#### Collection entries:
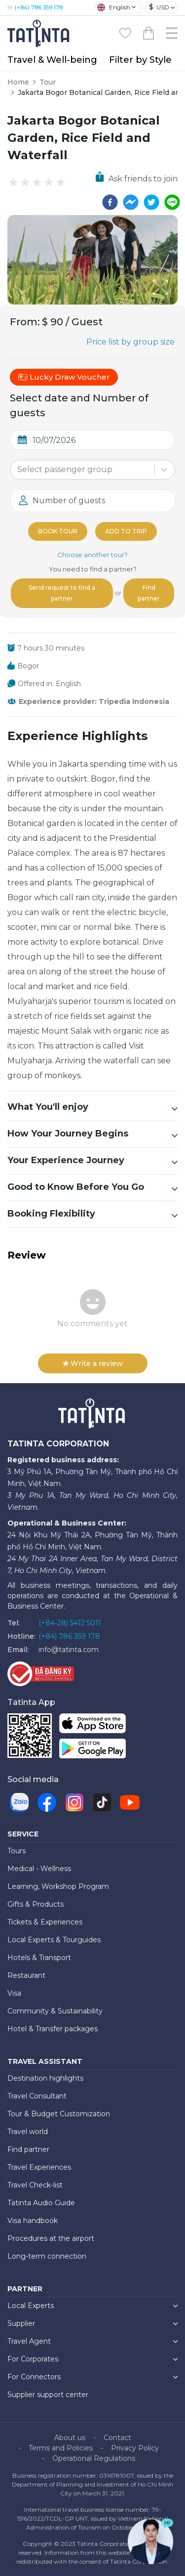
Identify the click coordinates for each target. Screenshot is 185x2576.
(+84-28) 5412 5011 (69, 1622)
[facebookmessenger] (131, 202)
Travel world (27, 2131)
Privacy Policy (135, 2448)
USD (159, 7)
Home (18, 82)
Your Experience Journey (92, 1161)
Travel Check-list (35, 2185)
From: (25, 322)
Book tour (57, 531)
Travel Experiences (39, 2167)
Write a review (93, 1363)
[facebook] (110, 202)
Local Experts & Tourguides (54, 1939)
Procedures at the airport (50, 2238)
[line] (172, 202)
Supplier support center (47, 2394)
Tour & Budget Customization (58, 2113)
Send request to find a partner (62, 593)
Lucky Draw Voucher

#### WORK INSTRUCTION:
Which lines of the data above contain "Travel"? Copy each one.

#### ANSWER SECTION:
Travel world (27, 2131)
Travel Check-list (35, 2185)
Travel Experiences (39, 2167)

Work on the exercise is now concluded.